Seine-et-Marne : le préfet rappelle l’interdiction du street-pooling sur les bouches d’incendie
Face à la canicule et aux ouvertures sauvages, les autorités mettent en garde contre les risques et rappellent les sanctions pénales.
Alors que la Seine-et-Marne est placée en vigilance rouge canicule, la préfecture rappelle que l'ouverture des bouches d'incendie, pratique dite de street-pooling, est strictement interdite.
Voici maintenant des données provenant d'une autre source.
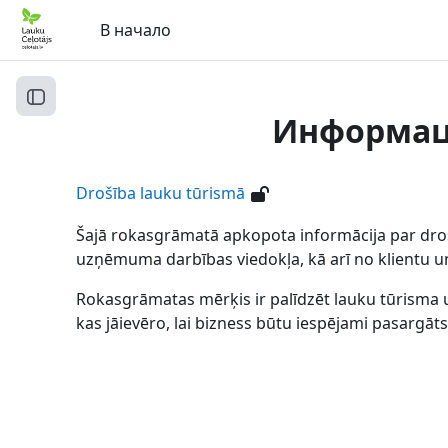
Перейти к основному содержанию
В начало
Открыть оглавление курса
Информаци
Drošība lauku tūrismā
Šajā rokasgrāmatā apkopota informācija par droš
uzņēmuma darbības viedokļa, kā arī no klientu u
Rokasgrāmatas mērķis ir palīdzēt lauku tūrisma 
kas jāievēro, lai bizness būtu iespējami pasar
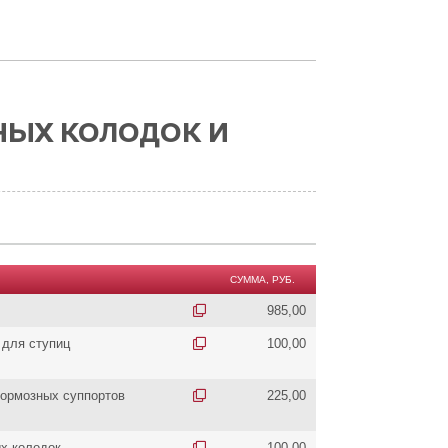
НЫХ КОЛОДОК И
СУММА, РУБ.
985,00
 для ступиц
100,00
ормозных суппортов
225,00
х колодок
100,00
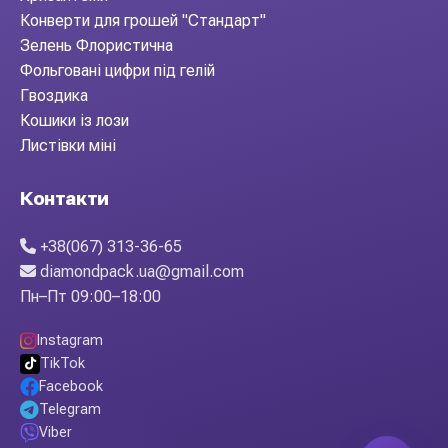
Конверти для грошей "Стандарт"
Зелень Флористична
Фольговані цифри під гелій
Гвоздика
Кошики із лози
Листівки міні
Контакти
+38(067) 313-36-65
diamondpack.ua@gmail.com
Пн–Пт 09:00–18:00
Instagram
TikTok
Facebook
Telegram
Viber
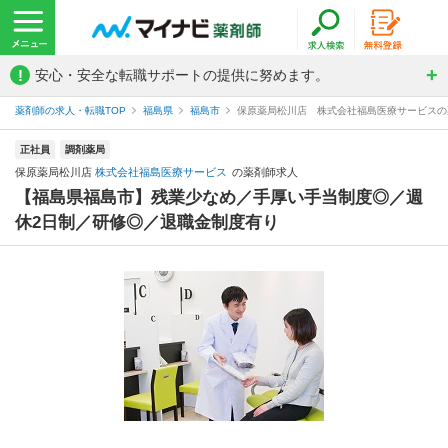
!
安心・安全な転職サポートの提供に努めます。
薬剤師の求人・転職TOP
福島県
福島市
保原薬局松川店 株式会社福島医療サービスの
正社員
調剤薬局
保原薬局松川店
株式会社福島医療サービス
の薬剤師求人
【福島県福島市】残業少なめ／手厚い手当制度◎／週
休2日制／研修◎／退職金制度有り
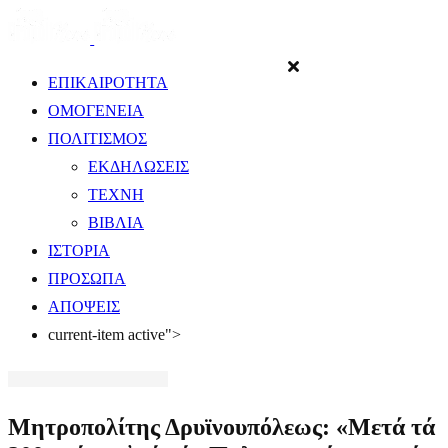
ΕΠΙΚΑΙΡΟΤΗΤΑ
ΟΜΟΓΕΝΕΙΑ
ΠΟΛΙΤΙΣΜΟΣ
ΕΚΔΗΛΩΣΕΙΣ
ΤΕΧΝΗ
ΒΙΒΛΙΑ
ΙΣΤΟΡΙΑ
ΠΡΟΣΩΠΑ
ΑΠΟΨΕΙΣ
current-item active">
Μητροπολίτης Δρυϊνουπόλεως: «Μετά τά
Elle expose ses auteurs à de lourdes sanctions et mobilise inutilement les sapeurs-pompiers.
L’essentiel
- Fait 1 : La Seine-et-Marne a connu une vigilance rouge canicule du 21 au 23 juin 2026, avec des températures extrêmes.
- Fait 2 : Ouvrir une bouche d’incendie illégalement est un délit passible de 5 ans d’emprisonnement et 75 000 € d’amende.
- Fait 3 : Au moins 17 bouches d’incendie ont été ouvertes illégalement en Île-de-France fin mai 2026.
- Fait 4 : Le SDIS 77 est en forte surcharge opérationnelle à cause de la canicule.
Ce qui s’est passé
Le 25 juin 2026, la Police Nationale de Seine-et-Marne a publié un rappel officiel interdisant formellement le street-pooling, c’est-à-dire l’ouverture sauvage des bouches d’incendie pour se rafraîchir. Ce rappel intervient alors que le département est placé en vigilance rouge canicule depuis le 21 juin, avec des températures records.
Sur le réseau social X, le compte officiel de la préfecture de Seine-et-Marne a posté un message clair : « Ouvrir les bouches d’incendie, ‘street-pooling’, c’est interdit et dangereux ! … mobilise inutilement les services de secours. »
Un délit lourd de conséquences
L’ouverture illégale d’une bouche d’incendie est considérée comme un délit par le code pénal. Les contrevenants s’exposent à des sanctions pouvant aller jusqu’à 5 ans d’emprisonnement et 75 000 € d’amende. Selon les sources officielles, cette pratique entraîne un gaspillage d’eau considérable : à Grenoble, 14 bornes forcées ont provoqué la perte de 3,27 millions de litres en une semaine.
En Île-de-France, au moins 17 bouches d’incendie ont été ouvertes illégalement fin mai 2026, selon des données de l’époque. Le phénomène s’est amplifié avec la vague de chaleur de juin.
Contexte dans le Seine-et-Marne
La Seine-et-Marne est le plus étendu des départements franciliens, avec une population de plus de 1,4 million d’habitants. En période de canicule, les pompiers du SDIS 77 sont déjà fortement sollicités pour des interventions liées à la chaleur (malaise, déshydratation, incendies). La préfecture rappelle que chaque bouche d’incendie ouverte illégalement détourne des forces de secours qui pourraient être nécessaires pour des urgences vitales. Le département compte plus de 1 200 bouches d’incendie, et leur usage doit rester réservé aux sapeurs-pompiers.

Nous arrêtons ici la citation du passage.